Researchers led by Dr. Kianoosh Yousefi at The University of Texas at Dallas are developing a machine learning model to improve predictions of tropical storm intensity and evolution. The research, funded by a three-year Office of Naval Research Young Investigator Program award of up to $742,345, focuses on the poorly understood impact of sea spray – specifically spume droplets – on these meteorological phenomena. The study aims to address current limitations in accurately measuring spray concentrations, a key factor influencing hurricane behaviour.

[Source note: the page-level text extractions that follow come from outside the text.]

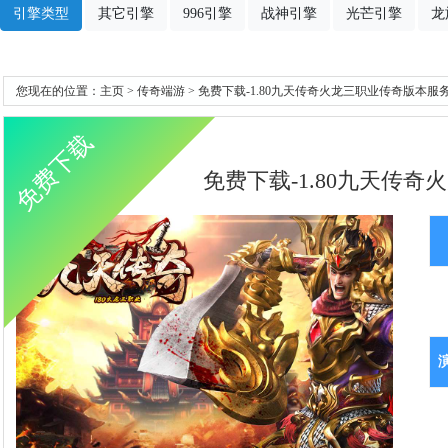
引擎类型
其它引擎
996引擎
战神引擎
光芒引擎
龙
您现在的位置：
主页
>
传奇端游
> 免费下载-1.80九天传奇火龙三职业传奇版本服务
免费下载
免费下载-1.80九天传奇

Engineers are developing a machine learning model to improve tropical storm predictions, focusing specifically on the factors influencing hurricane intensity and evolution. Dr. Kianoosh Yousefi, assistant professor of mechanical engineering at The University of Texas at Dallas, leads the research effort. The project investigates the impact of sea spray, particularly spume – defined as foam droplets – on these meteorological phenomena, an area currently hampered by challenges in accurately measuring spray concentrations.
The research receives support from a grant awarded by the Office of Naval Research 2025 Young Investigator Program. This award provides up to $742,345 in funding over a three-year period, enabling detailed investigation into the role of sea spray in hurricane intensity prediction. The difficulty in quantifying spray concentrations remains a key impediment to fully understanding its effects on storm development.